• WHAT NEEDS TO BE DONE:
Every entry below should be restated word for word, except for its images.

• DATA FOR THE TASK:
Segment Open

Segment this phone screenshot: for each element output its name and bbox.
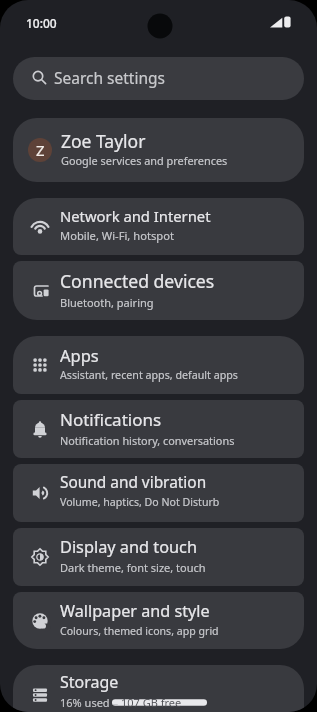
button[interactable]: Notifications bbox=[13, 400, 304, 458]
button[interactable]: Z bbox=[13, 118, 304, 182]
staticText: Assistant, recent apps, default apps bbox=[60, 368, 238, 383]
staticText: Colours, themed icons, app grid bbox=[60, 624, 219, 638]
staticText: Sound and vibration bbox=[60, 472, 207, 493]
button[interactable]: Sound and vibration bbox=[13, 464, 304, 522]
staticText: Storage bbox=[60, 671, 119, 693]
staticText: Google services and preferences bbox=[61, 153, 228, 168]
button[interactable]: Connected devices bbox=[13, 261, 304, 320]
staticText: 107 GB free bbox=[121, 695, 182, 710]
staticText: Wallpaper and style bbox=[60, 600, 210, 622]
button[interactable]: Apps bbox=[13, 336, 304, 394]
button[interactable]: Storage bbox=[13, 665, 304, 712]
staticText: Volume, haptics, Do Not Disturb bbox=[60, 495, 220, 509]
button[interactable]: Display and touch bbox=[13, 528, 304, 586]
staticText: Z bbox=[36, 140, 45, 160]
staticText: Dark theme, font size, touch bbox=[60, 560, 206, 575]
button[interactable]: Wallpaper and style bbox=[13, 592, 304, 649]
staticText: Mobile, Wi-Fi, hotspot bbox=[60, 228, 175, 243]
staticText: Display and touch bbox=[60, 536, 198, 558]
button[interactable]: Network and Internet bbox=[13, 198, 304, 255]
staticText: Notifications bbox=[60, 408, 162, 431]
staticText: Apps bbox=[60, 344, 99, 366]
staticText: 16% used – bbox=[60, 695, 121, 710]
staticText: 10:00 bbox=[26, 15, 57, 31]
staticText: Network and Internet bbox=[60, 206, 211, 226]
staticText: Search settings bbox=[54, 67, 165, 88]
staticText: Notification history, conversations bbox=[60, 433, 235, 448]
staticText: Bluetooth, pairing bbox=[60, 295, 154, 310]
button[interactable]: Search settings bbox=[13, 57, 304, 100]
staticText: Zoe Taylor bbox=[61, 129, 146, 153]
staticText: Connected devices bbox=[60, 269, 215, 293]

Segment Closed

• SOLUTION TO THIS TASK:
Segment this phone screenshot: for each element output its name and bbox.
button[interactable]: Notifications bbox=[13, 400, 304, 458]
button[interactable]: Z bbox=[13, 118, 304, 182]
staticText: Assistant, recent apps, default apps bbox=[60, 368, 238, 383]
staticText: Colours, themed icons, app grid bbox=[60, 624, 219, 638]
staticText: Sound and vibration bbox=[60, 472, 207, 493]
button[interactable]: Sound and vibration bbox=[13, 464, 304, 522]
staticText: Storage bbox=[60, 671, 119, 693]
staticText: Google services and preferences bbox=[61, 153, 228, 168]
button[interactable]: Connected devices bbox=[13, 261, 304, 320]
staticText: 107 GB free bbox=[121, 695, 182, 710]
staticText: Wallpaper and style bbox=[60, 600, 210, 622]
button[interactable]: Apps bbox=[13, 336, 304, 394]
button[interactable]: Storage bbox=[13, 665, 304, 712]
staticText: Volume, haptics, Do Not Disturb bbox=[60, 495, 220, 509]
button[interactable]: Display and touch bbox=[13, 528, 304, 586]
staticText: Z bbox=[36, 140, 45, 160]
staticText: Dark theme, font size, touch bbox=[60, 560, 206, 575]
button[interactable]: Wallpaper and style bbox=[13, 592, 304, 649]
staticText: Mobile, Wi-Fi, hotspot bbox=[60, 228, 175, 243]
staticText: Display and touch bbox=[60, 536, 198, 558]
button[interactable]: Network and Internet bbox=[13, 198, 304, 255]
staticText: Notifications bbox=[60, 408, 162, 431]
staticText: Apps bbox=[60, 344, 99, 366]
staticText: 16% used – bbox=[60, 695, 121, 710]
staticText: 10:00 bbox=[26, 15, 57, 31]
staticText: Network and Internet bbox=[60, 206, 211, 226]
staticText: Search settings bbox=[54, 67, 165, 88]
staticText: Notification history, conversations bbox=[60, 433, 235, 448]
staticText: Bluetooth, pairing bbox=[60, 295, 154, 310]
button[interactable]: Search settings bbox=[13, 57, 304, 100]
staticText: Zoe Taylor bbox=[61, 129, 146, 153]
staticText: Connected devices bbox=[60, 269, 215, 293]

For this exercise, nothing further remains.